[Exercise instructions]: Filter the entries below, keeping every line that has the word "rivista".

Extracted information: Begin

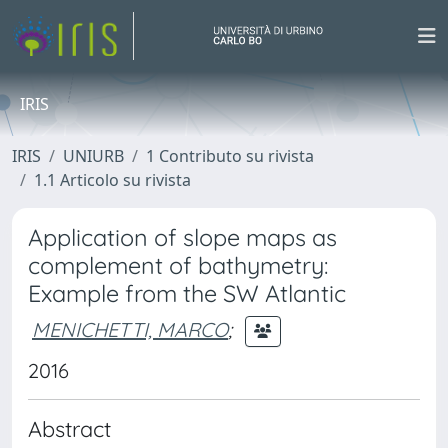
IRIS
IRIS
UNIURB
1 Contributo su rivista
1.1 Articolo su rivista
Application of slope maps as
complement of bathymetry:
Example from the SW Atlantic
MENICHETTI, MARCO
;
2016
Abstract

Extracted information: End

[Task output]:
1 Contributo su rivista
1.1 Articolo su rivista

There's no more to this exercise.